Reputation: 559
To get a new shop faster ready we bought a theme in the shopware store. But we want to modify a few things.
My first idea was to write a theme that inherits from the paid theme, following the docs: https://developer.shopware.com/docs/v/6.4/guides/plugins/themes/add-theme-inheritance
Thats working fine but comes with a very annoying limitation. There is no way to "duplicate" the theme in the admin backend, like you can do with the default theme or the paid theme to create sales channel specific variants to setup different logos, colors and other settings.

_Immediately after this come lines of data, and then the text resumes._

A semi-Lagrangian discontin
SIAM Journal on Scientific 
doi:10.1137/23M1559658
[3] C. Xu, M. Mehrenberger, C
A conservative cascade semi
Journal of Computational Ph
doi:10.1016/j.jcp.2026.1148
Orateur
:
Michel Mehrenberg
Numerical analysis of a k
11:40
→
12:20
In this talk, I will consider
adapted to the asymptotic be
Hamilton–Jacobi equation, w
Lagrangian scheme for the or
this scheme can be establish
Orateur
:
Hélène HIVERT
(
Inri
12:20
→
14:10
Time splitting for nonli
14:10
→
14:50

I also tested to create a theme that inherits my child theme but that does not work. All settings from the paid theme are gone.
I think the only workaround is, to create an regular plugin to extend the theme views and (s)css. Are there any problems I might run into using this workaround? Or is there a better way for multi sales channels and a theme to modify a paid theme?
Upvotes: 0
Views: 198
Reputation: 1
I faced exactly the same situation in one of my projects. I discussed it with my team and at the end we decided against the plugin solution because we want our client (administration user) to have ideally only one place to configure the appearance of the sales channels. We wanted to avoid forcing our client to configure some appearance in the theme and some in plugins as this might lead to confusion.

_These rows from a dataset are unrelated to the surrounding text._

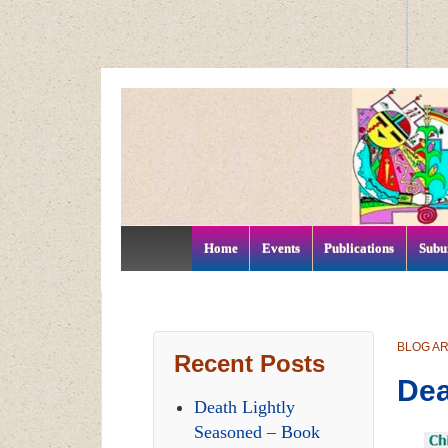
↓
SKIP
TO
MAIN
CONTENT
Home
Events
Publications
Subu
BLOG A
Recent Posts
Dea
Death Lightly
Seasoned – Book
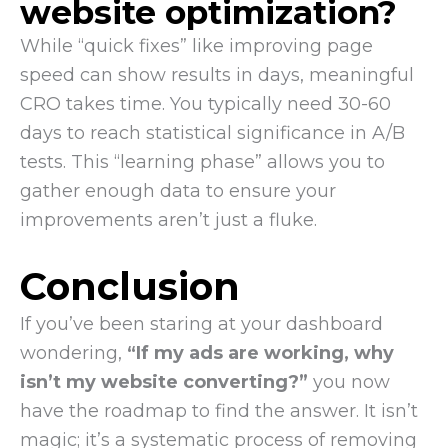
website optimization?
While “quick fixes” like improving page
speed can show results in days, meaningful
CRO takes time. You typically need 30-60
days to reach statistical significance in A/B
tests. This “learning phase” allows you to
gather enough data to ensure your
improvements aren’t just a fluke.
Conclusion
If you’ve been staring at your dashboard
wondering,
“If my ads are working, why
isn’t my website converting?”
you now
have the roadmap to find the answer. It isn’t
magic; it’s a systematic process of removing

Another drawback of the plugin approach is, that plugins are usually loaded before the theme which makes it hard to overwrite/extend twig templates of a theme by a plugin.
So, what I ended up doing is: I copied the whole config
property from the purchased theme's theme.json
into my custom theme and removed the purchased theme from my configInheritance
property, so my theme.json
looks like:
{
"name": "My Theme",
"author": "Me",
"views": [
"@Storefront",
"@Plugins",
"@PurchasedTheme",
"@MyTheme"
],
"style": [
"app/storefront/src/scss/overrides.scss",
"@Storefront",
"@PurchasedTheme",
"app/storefront/src/scss/base.scss"
],
"script": [
"@Storefront",
"@PurchasedTheme",
"app/storefront/dist/storefront/js/my-theme.js"
],
"asset": [
"@Storefront",
"@PurchasedTheme",
"app/storefront/src/assets"
],
"configInheritance": [
"@Storefront"
],
"config": {
"tabs": {
// all the tabs from the purchased theme
},
"blocks": {
// all the blocks from the purchased theme
},
"sections": {
// all the sections from the purchased theme
},
"fields": {
// all the fields from the purchased theme
"my-custom-field": {
"type": "color",
"editable": true,
// ...
}
}
}
}
As you can see I also added my customizations to the config
property and this is the huge drawback of this technique, so when you update the purchased theme and the vendor made changes to their theme.json
, you need to reflect those changes in your theme.json
as well.
But however, with this approach an Shopware Admin user has the possibility to create duplicates.
When you adjust an existing theme which is already in use, don't forget to run
bin/console theme:refresh
bin/console theme:compile
bin/console cache:clear
and you might want to manually set the parent_theme_id
to NULL in the theme
table and additionally copy config_values
from the paid theme to your custom theme.